Exercise requirements:
Copy nothing but the lines below running from the line containing "未洗い 肩幅 43.5cm 身幅 53cm 着丈 69cm 袖丈(肩" through the line containing "未洗い 肩幅 47.5cm 身幅 56cm 着丈 73cm 袖丈(肩", both end lines included.
[Information supplied — start]
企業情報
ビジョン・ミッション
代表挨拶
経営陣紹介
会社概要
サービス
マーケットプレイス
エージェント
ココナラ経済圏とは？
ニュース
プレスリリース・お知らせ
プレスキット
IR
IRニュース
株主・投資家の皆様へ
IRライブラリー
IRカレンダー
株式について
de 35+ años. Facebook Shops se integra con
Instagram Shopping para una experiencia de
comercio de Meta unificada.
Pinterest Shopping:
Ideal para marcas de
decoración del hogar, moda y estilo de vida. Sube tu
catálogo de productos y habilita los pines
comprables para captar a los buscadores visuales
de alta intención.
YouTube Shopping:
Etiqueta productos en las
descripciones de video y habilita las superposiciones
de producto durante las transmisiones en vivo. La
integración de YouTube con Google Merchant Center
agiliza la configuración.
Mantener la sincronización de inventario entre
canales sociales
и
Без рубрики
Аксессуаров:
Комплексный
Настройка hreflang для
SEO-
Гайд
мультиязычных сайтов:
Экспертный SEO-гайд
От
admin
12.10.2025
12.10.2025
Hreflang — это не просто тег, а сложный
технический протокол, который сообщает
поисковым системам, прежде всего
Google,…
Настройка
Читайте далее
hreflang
[Information supplied — finish]
[Information supplied — start]
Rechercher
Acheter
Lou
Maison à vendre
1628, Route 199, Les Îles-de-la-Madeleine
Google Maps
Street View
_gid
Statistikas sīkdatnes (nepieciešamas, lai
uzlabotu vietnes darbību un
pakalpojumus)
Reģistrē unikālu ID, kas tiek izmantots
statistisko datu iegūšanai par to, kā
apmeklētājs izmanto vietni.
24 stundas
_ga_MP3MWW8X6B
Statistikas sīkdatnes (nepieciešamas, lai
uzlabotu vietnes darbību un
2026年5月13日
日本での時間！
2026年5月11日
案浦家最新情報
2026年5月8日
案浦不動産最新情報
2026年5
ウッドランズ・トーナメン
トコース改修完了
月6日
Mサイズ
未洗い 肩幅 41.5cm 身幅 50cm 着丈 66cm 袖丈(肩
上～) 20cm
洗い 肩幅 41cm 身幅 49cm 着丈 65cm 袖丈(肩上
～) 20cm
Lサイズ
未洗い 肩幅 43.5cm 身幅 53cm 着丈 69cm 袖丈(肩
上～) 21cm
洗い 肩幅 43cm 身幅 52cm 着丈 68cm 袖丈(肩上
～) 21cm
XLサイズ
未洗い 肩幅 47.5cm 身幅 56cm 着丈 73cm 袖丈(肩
[Information supplied — finish]
[Information supplied — start]
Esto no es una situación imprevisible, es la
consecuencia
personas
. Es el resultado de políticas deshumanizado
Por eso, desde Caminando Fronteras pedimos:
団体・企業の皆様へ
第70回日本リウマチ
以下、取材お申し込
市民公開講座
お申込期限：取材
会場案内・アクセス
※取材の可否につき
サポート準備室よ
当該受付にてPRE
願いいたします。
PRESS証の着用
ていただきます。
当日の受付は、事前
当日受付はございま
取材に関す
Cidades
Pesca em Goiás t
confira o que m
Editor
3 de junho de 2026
[Information supplied — finish]
Exercise response:
未洗い 肩幅 43.5cm 身幅 53cm 着丈 69cm 袖丈(肩
上～) 21cm
洗い 肩幅 43cm 身幅 52cm 着丈 68cm 袖丈(肩上
～) 21cm
XLサイズ
未洗い 肩幅 47.5cm 身幅 56cm 着丈 73cm 袖丈(肩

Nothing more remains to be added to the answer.